The same happened in Spain in the 1930’s as well. In the case of the Great Zimbabwe evidence of an earlier European settlement was necessary for justifying colonialism.
Elsewhere in Southern Africa where such tangible evidence was not easily available theories of Bantu migration that suggested that Africans arrived in South Africa at the same time with Jan van Riebeck were used to emphasise that no one had greater claim to land than the other. It was vacant when both groups arrived. It seems that San were not visible enough!

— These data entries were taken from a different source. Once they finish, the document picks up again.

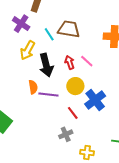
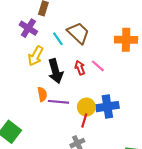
brown trapezoid: (69, 29) -> (78, 33), turned 35
yellow circle: (75, 86) -> (86, 107), moved
blue cross: (95, 100) -> (107, 107), turned 30
red line: (73, 113) -> (84, 121), turned 56

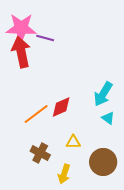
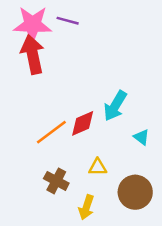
purple line: (45, 38) -> (68, 21), moved
cyan arrow: (103, 94) -> (115, 106), moved

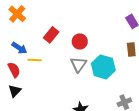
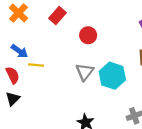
red rectangle: (51, 35) -> (57, 16), moved
red circle: (80, 41) -> (88, 35), moved

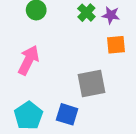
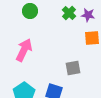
gray square: (92, 83) -> (73, 68), size x0.7

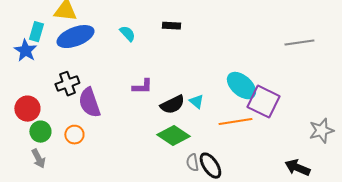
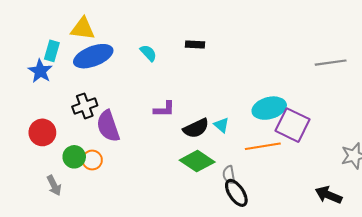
cyan ellipse: (241, 86) -> (269, 108), turned -56
green circle: (40, 132) -> (74, 157), moved
gray semicircle: (192, 163) -> (229, 175), moved

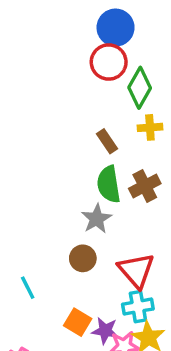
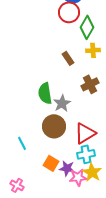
green semicircle: (109, 184) -> (45, 93), moved
brown circle: (83, 258) -> (54, 126), size x1.5
red triangle: (136, 270) -> (85, 133), turned 40

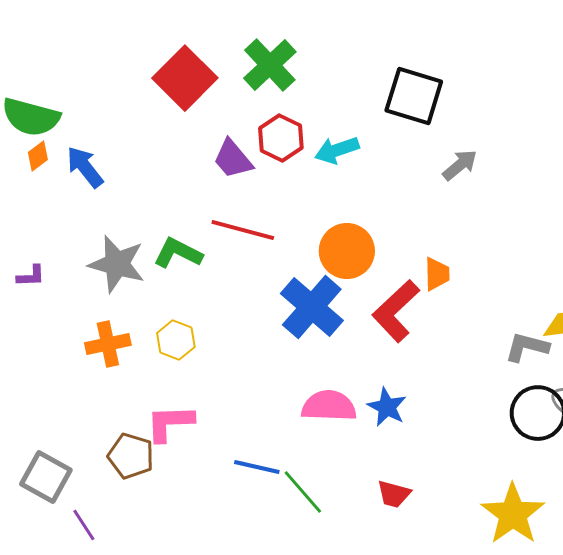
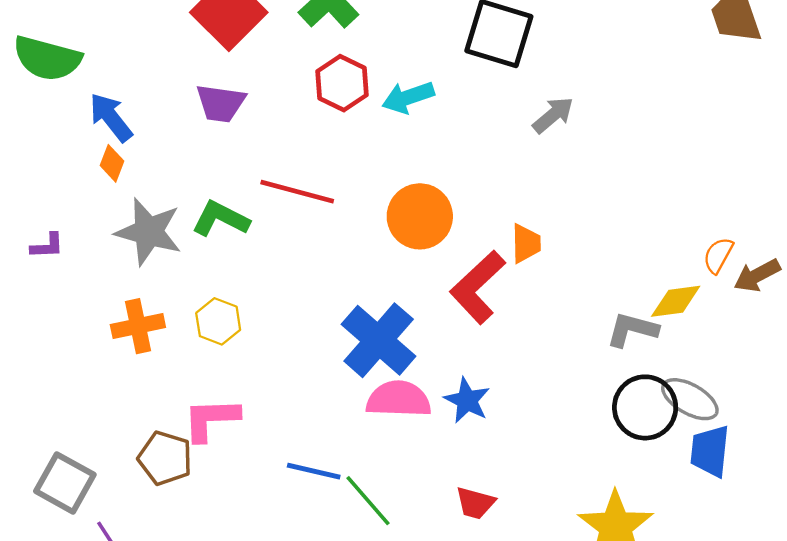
orange diamond: (38, 156) -> (112, 163), moved, turned -32
purple trapezoid: (233, 159) -> (221, 103), moved, turned -42
blue cross: (312, 307) -> (379, 340), moved

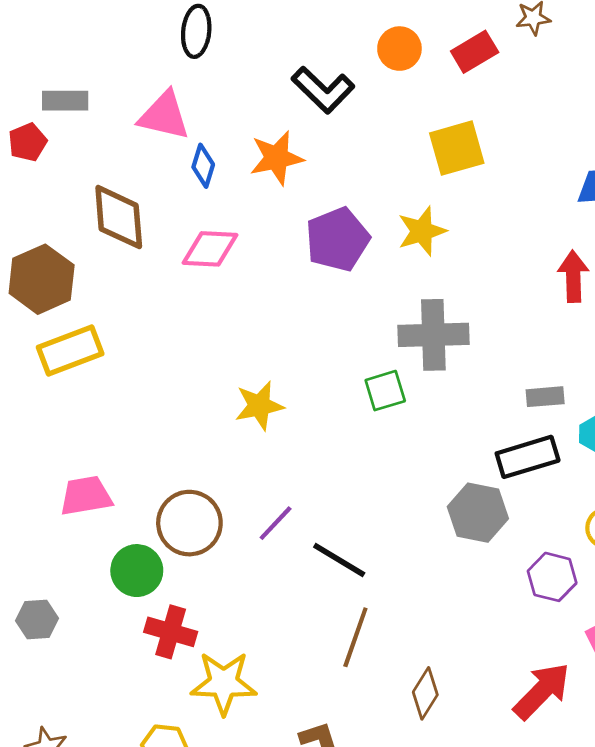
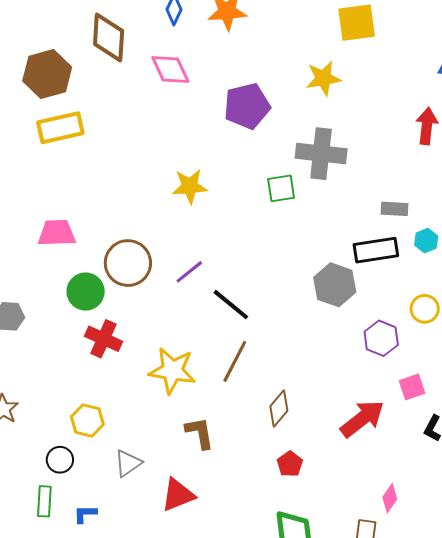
purple pentagon: (337, 239) -> (247, 106), moved
pink diamond: (210, 249) -> (170, 70), turned 54
yellow star: (224, 683) -> (172, 371), moved

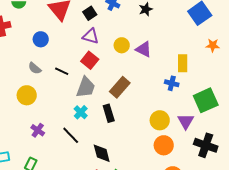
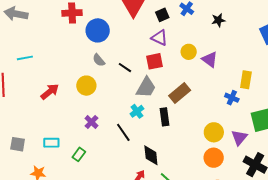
blue circle: (41, 39) -> (98, 30), moved, size x1.5
red square: (90, 60) -> (154, 61), turned 30

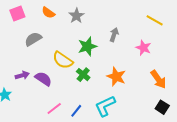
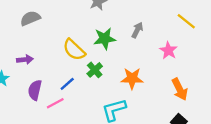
gray semicircle: (33, 39) -> (30, 18), moved
orange star: (116, 77) -> (132, 78), turned -30
purple semicircle: (43, 79) -> (35, 90), moved, turned -120
blue line: (76, 111) -> (67, 84), moved

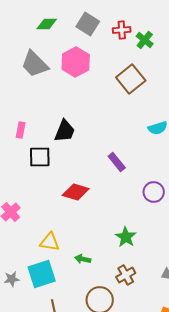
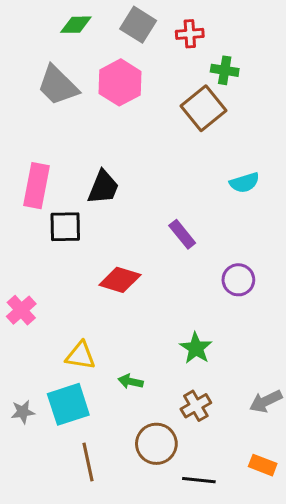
green cross: (145, 40) -> (225, 70), moved, turned -30
pink rectangle: (21, 130) -> (36, 186), size x1.8

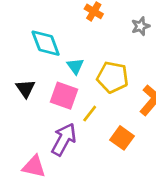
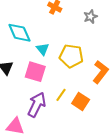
yellow line: (90, 114) -> (61, 95), moved

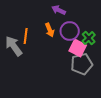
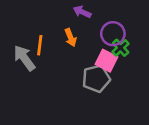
purple circle: (70, 31) -> (113, 34), moved
gray pentagon: (82, 64) -> (96, 79), moved

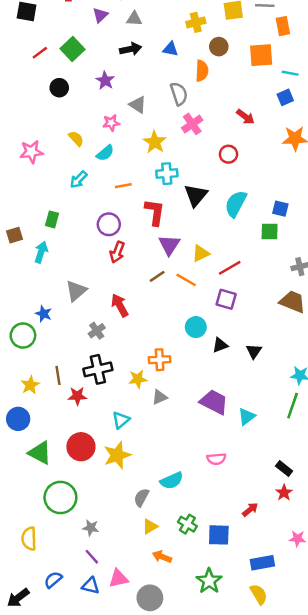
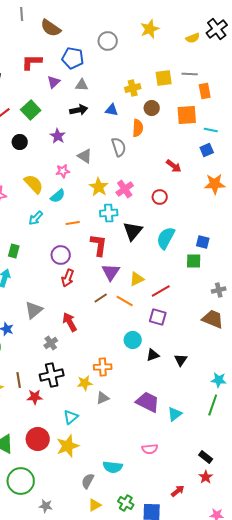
pink cross: (192, 124) -> (125, 189), moved
yellow semicircle: (76, 138) -> (34, 184), size x1.5
cyan semicircle: (172, 481) -> (113, 467), turned 30

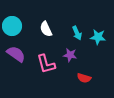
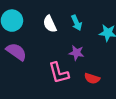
cyan arrow: (77, 33) -> (77, 23), moved
pink L-shape: (46, 64) -> (59, 73), moved

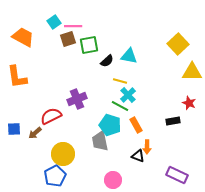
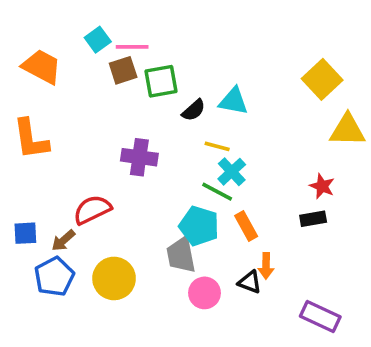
purple cross: (77, 99) -> (139, 157), moved, turned 30
red star: (189, 103) -> (322, 186), moved
blue pentagon: (55, 176) -> (54, 277), moved
pink circle: (113, 180) -> (205, 293), moved

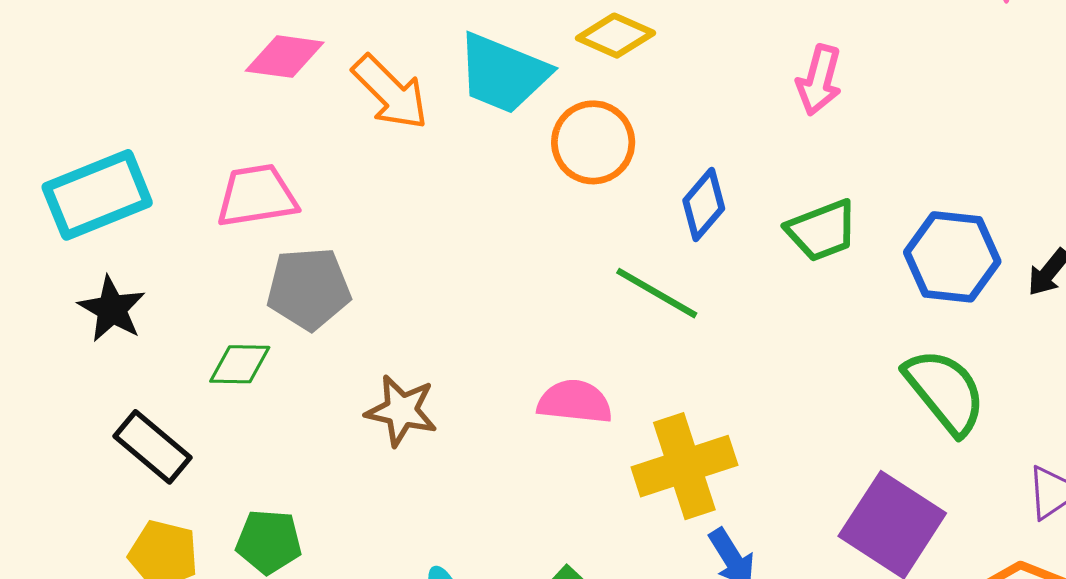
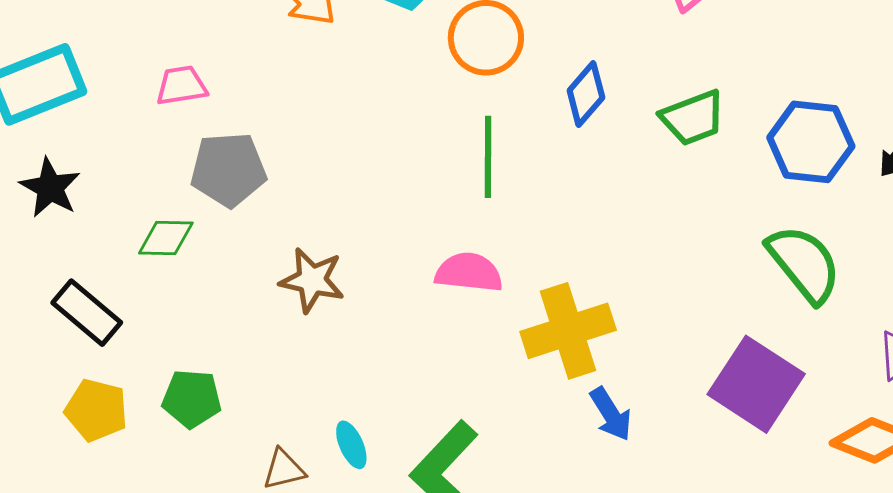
pink trapezoid: (257, 196) -> (181, 86), size x0.7
green line: (657, 293) -> (488, 157), moved, turned 60

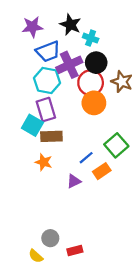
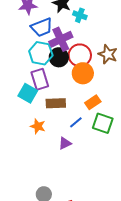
black circle: (96, 63) -> (59, 57), moved
brown rectangle: (51, 136) -> (56, 103), moved
green square: (116, 145) -> (103, 123), moved, turned -30
orange rectangle: (102, 171) -> (93, 102), moved

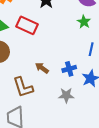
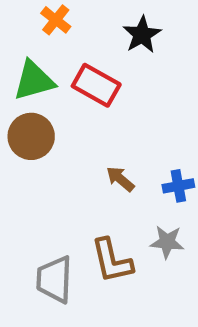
brown L-shape: (23, 87) -> (112, 261), moved

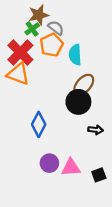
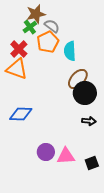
red cross: (20, 52) -> (19, 49), size x0.7
black circle: (78, 102) -> (85, 93), moved
blue diamond: (39, 124) -> (21, 114), moved, turned 65

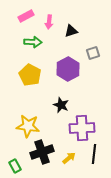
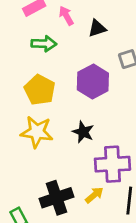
pink arrow: (49, 22) -> (66, 16), turned 144
yellow star: (28, 126) -> (37, 132), moved
yellow arrow: (69, 158) -> (94, 195), moved

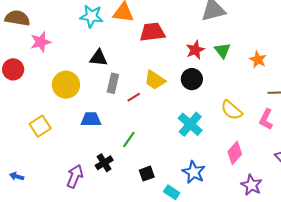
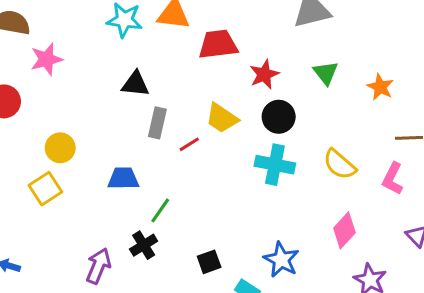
red star: (195, 50) -> (264, 74), moved
yellow circle: (66, 85) -> (60, 148), moved, size x0.7
cyan cross: (190, 124) -> (275, 165), moved, turned -30
green line: (129, 139) -> (160, 210), moved

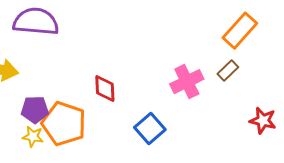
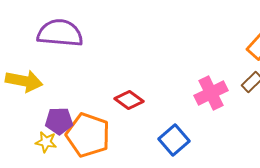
red diamond: (105, 89) -> (129, 100), turned -52
yellow star: (33, 137) -> (46, 142), moved

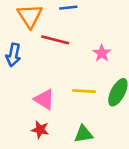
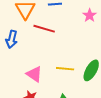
pink star: (102, 53) -> (90, 15), moved

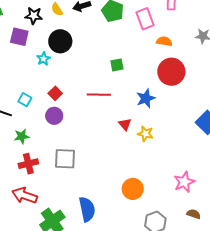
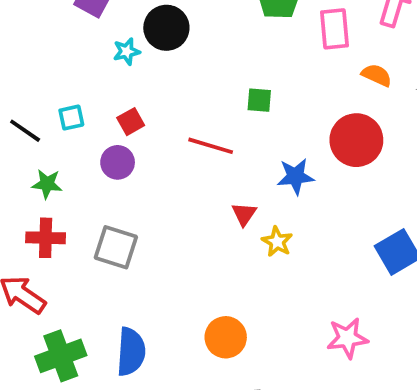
orange semicircle: (164, 41) -> (377, 75), moved
cyan square: (25, 100) -> (71, 118), turned 32
pink star: (184, 182) -> (347, 338), moved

The myth that the Great Zimbabwe was built by non Africans was first dispelled by McCalver who was commissioned by the British Association of the Advancement of Science to excavate the site in 1905. However it was the careful observation of archaeologist Gertrude Caton Thompson in 1929 that finally confirmed MaCalver’s earlier conclusion that it was of an African origin.
Caton Thompson used a classification of pottery found in her excavation pits to show that the builders of the Great Zimbabwe had left pottery that was of African technique and style. Despite the conclusive evidence that Caton Thompson and that a new breed of indigenous Archaeologists (after Independence in 1980) there are still some controversies concerning the origins of the ruins. More recently, Cyril Hronik has argued that there is evidence of Indo-African origins of the Great Zimbabwe.
It appears that despite compelling evidence from the artefacts found at Great Zimbabwe, ethnographic evidence and settlement pattern that point to the Iron Age African origins, the racial prejudice of European explorers continues to capture the imagination of many author’s of tourist guide books.
Evidence for an African origin of the Great Zimbabwe ruins is overwhelming and like the country named after this archaeological site, the evidence is resilient.
Theories against the African origins were manufactured at the advent of colonialism of the territory under Cecil John Rhodes’ British South Africa Company. In some cases archaeologists were commissioned to produce data that suggested that a “more civilised race” (read European) was responsible for the establishment of the Madzimbahwe.
In at least one case archaeological evidence that suggested to the contrary was destroyed. Any information proving African roots was deliberately suppressed during the Ian Smith Regime (1964-1979).
Today the Great Zimbabwe represents fine evidence of a Bantu civilisation and a Middle Ages centre for trade in Southern and Central Africa and by no means the Capital of the Queen of Sheba. The Great Zimbabwe is not just an archaeological relic that is interesting to foreign tourists. It is a cultural landscape that is replete with cultural, economic and spiritual values on which the local and national community of Zimbabwe survives. It was inscribed on the World Heritage List in 1986.